Skyblue (Matt)•5mo ago

Apply generated document id to a non-system field in schema

Hey all! I'm evaluating convex along with a few other services. The promises of convex are very exciting and what drew my attention to it. But I'm getting hung up on the inability to control document schema completely. Here's what I'm trying to do:

tags: defineTable({
    id: v.id("tags"),
    title: v.string(),
    description: v.optional(v.string()),
    createdAt: v.number(),
    lastModifiedAt: v.number(),
  })

tags: defineTable({
    id: v.id("tags"),
    title: v.string(),
    description: v.optional(v.string()),
    createdAt: v.number(),
    lastModifiedAt: v.number(),
  })

I know that using the v.id() is meant for storying references. But I was really hoping to use it to also generate the document id with a different name. I would prefer to not pass on the system fields to the client and use underscores. Planning to use zod to strip those out of responses. Is there a way to apply the document id to a non-system field of my choosing?

25 Replies

Convex Bot•5mo ago

Thanks for posting in <#1088161997662724167>. Reminder: If you have a Convex Pro account, use the Convex Dashboard to file support tickets. - Provide context: What are you trying to achieve, what is the end-user interaction, what are you seeing? (full error message, command output, etc.) - Use search.convex.dev to search Docs, Stack, and Discord all at once. - Additionally, you can post your questions in the Convex Community's <#1228095053885476985> channel to receive a response from AI. - Avoid tagging staff unless specifically instructed.

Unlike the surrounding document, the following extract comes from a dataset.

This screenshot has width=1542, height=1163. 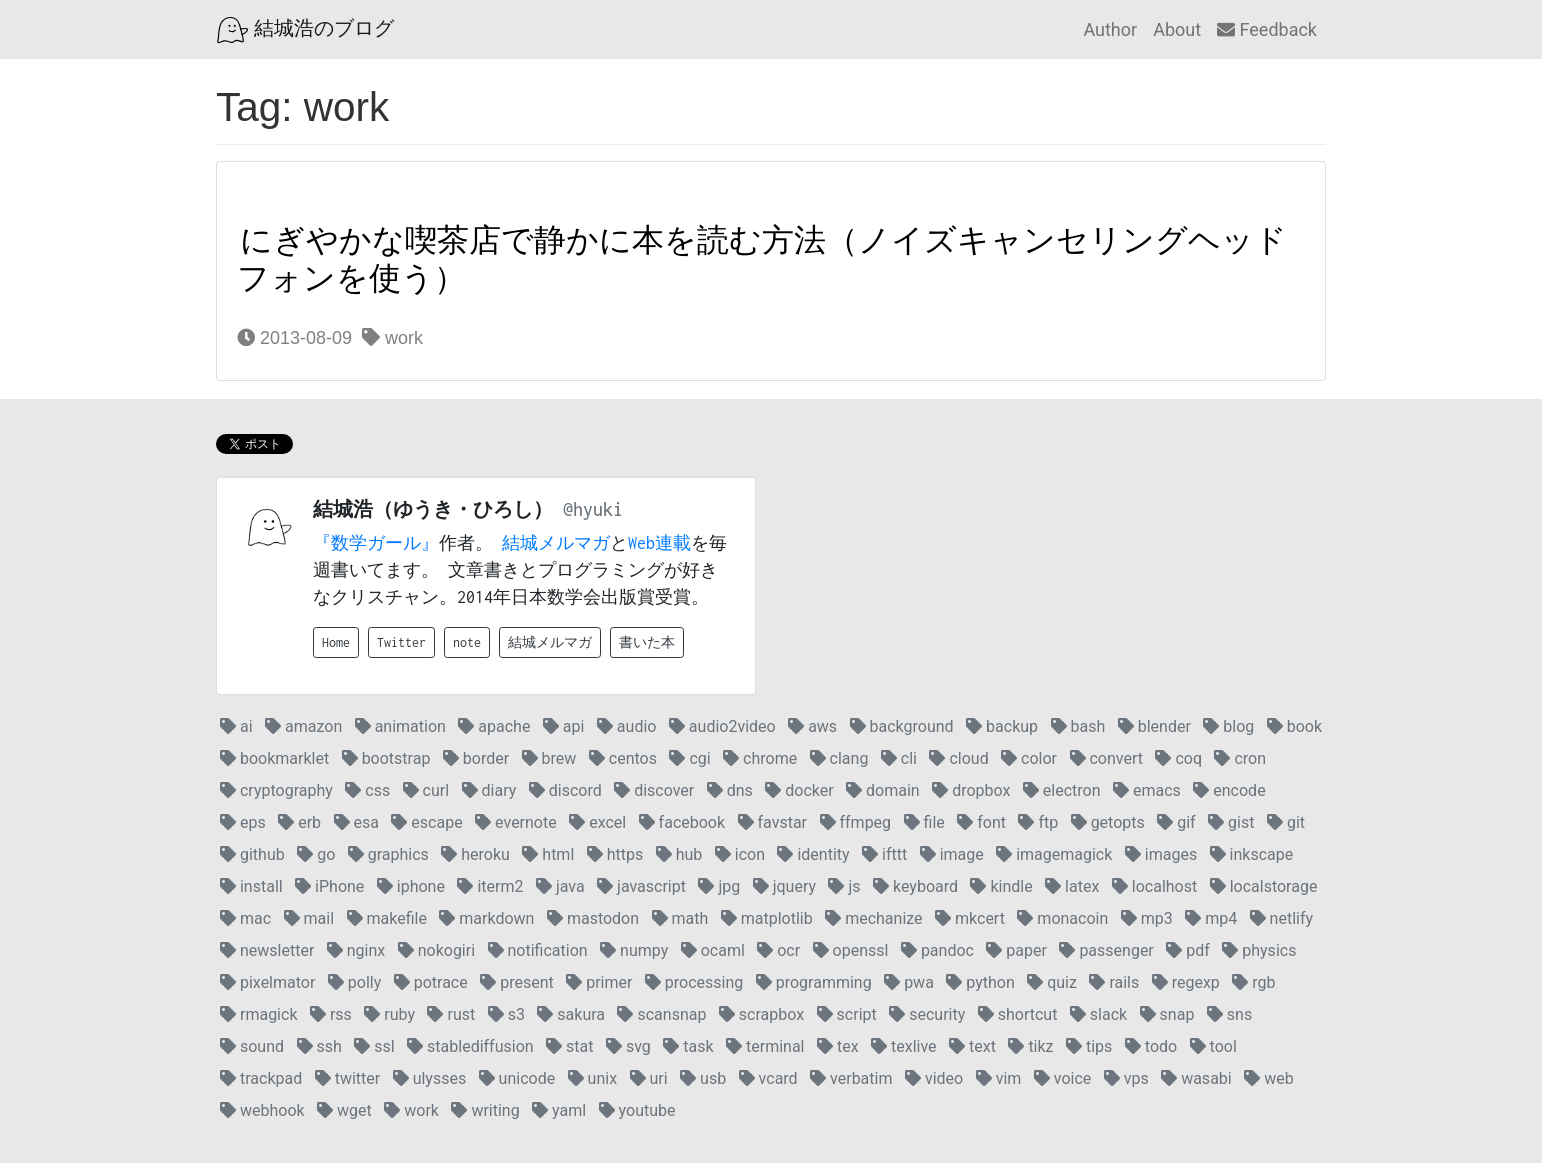 I want to click on notification, so click(x=538, y=950).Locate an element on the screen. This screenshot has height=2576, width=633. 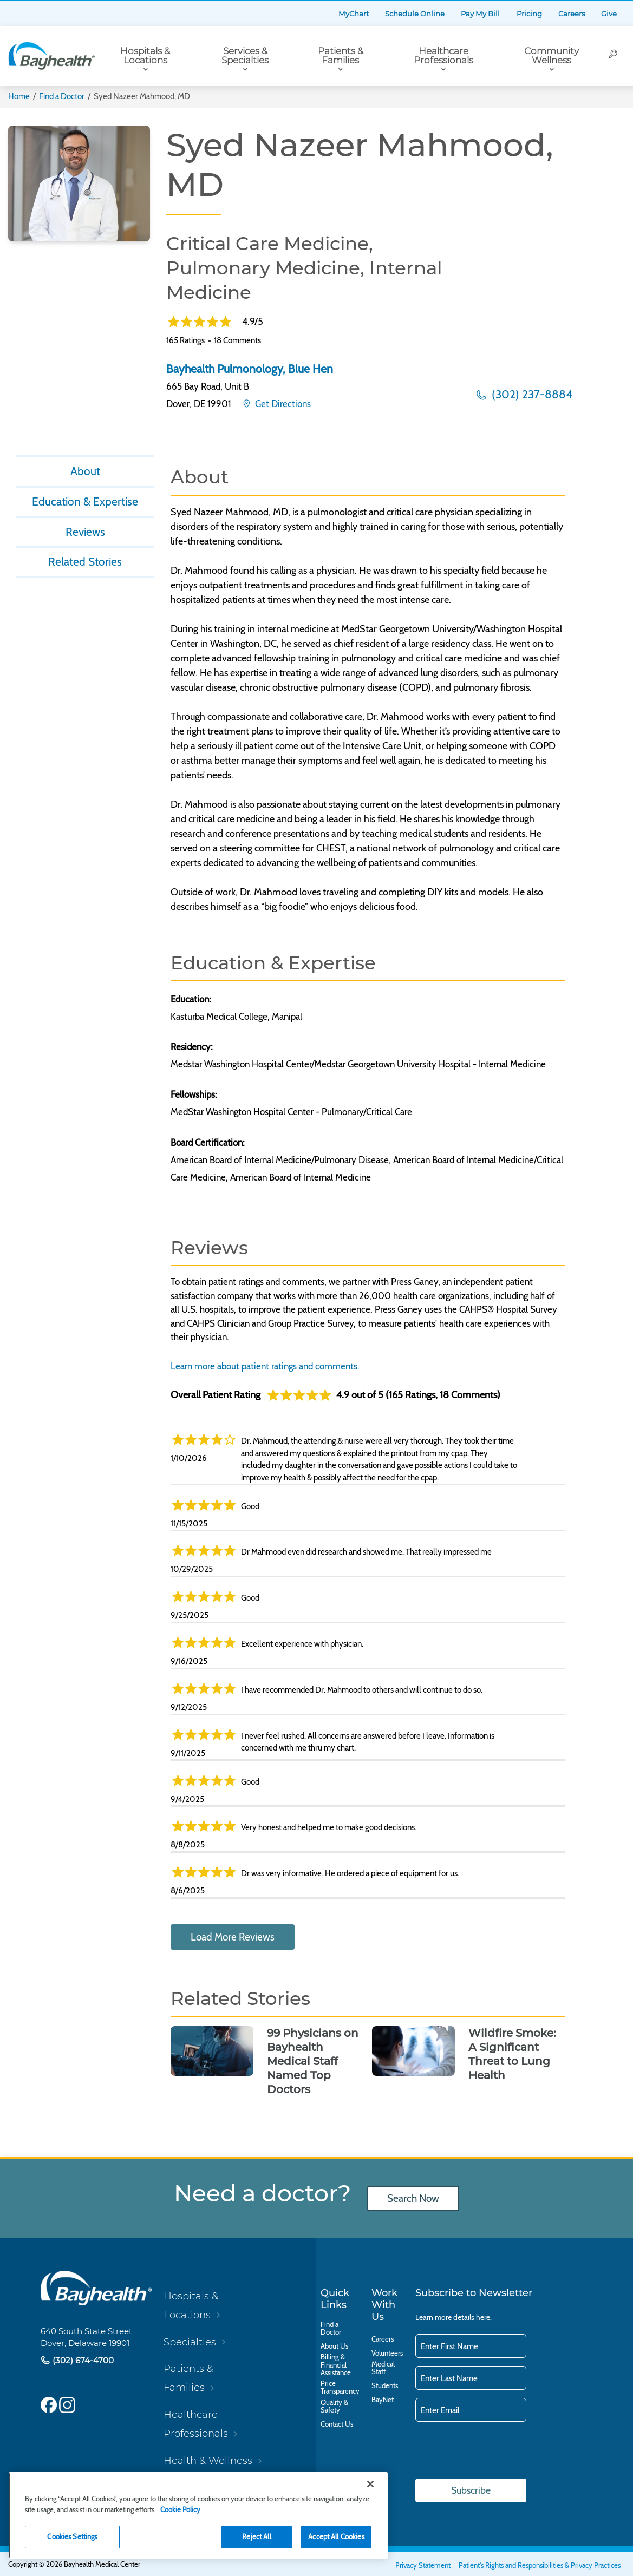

Thank you!

lee•5mo ago

convex functions can transform data after reading it from ctx.db, before returning it to the client. So you can do

const results = await ctx.db.query("tags").collect();
return results.map((result) => ({
  id: result._id,
  createdAt: result._creationTime,
  title: result.title,
}));

const results = await ctx.db.query("tags").collect();
return results.map((result) => ({
  id: result._id,
  createdAt: result._creationTime,
  title: result.title,
}));

Skyblue (Matt)OP•5mo ago

So no way to apply the document id to another field on insert? The other main tool I'm looking at expects the dev to define the id field...its one of the differentiators. Won't share what that tool is...in case that's a party foul (new to using discord for dev stuff)

ballingt•5mo ago

@Skyblue (Matt) can you share more about what you want here? You could 1. copy _id to another property, or 2. create your own id property in the schema (which can be prettier, if you're expecting clients to use these for something visible), where lookups are just as efficient as on _id if you add an index for that new id property You're right that you can't prevent the system fields _id and _creationTime from existing on your documents, but you can add whatever other fields you like and critically, what is in the schema does not need to be directly related to what you return from your query.

Skyblue (Matt)OP•5mo ago

Preference is to have control over the names of all the fields in my tables. But I'll settle functionally for #2

ballingt•5mo ago

I'd love more context on why this feels like a differentiating feature of DB systems because when in our view it's an implementation detail Got it, so it's about it being useful to have complete control over these tables? Is it the convenience of not needing to strip these?

Skyblue (Matt)OP•5mo ago

I get that. It's about control. Anytime I use a service or 3rd party lib, I'm generally averse to control limitations, especially when they aren't defined in a way that I would prefer.

ballingt•5mo ago

These are "system fields" that will exist in just about any database, but typically they're hidden but it sounds like it'd be preferrable to be able to keep these hidden, which I can see If these were hidden would you want these not to show up in the Convex dashboard as well, or is it more about the querying interface? btw you're welcome to share the other system you're thinking about, but not required

Skyblue (Matt)OP•5mo ago

I don't mind them in the dashboard. In fact, I think exposing them is a feature that signals to the dev about how things may be working behind the scenes. I think just having the ability to assign the id to a different field name as an alias would solve a bit for me. That way I don't have to transform every query or alias the property in the client just to avoid using underscores. I do want to avoid the habit of iterating on responses, just because that can very easily create some performance issues if not written carefully. The other tool is Triplit. Schema doc here: https://www.triplit.dev/docs/schemas

ballingt•5mo ago

Cool, yeah Triplit ties the entities in the DB more closely to the entities returned from queries.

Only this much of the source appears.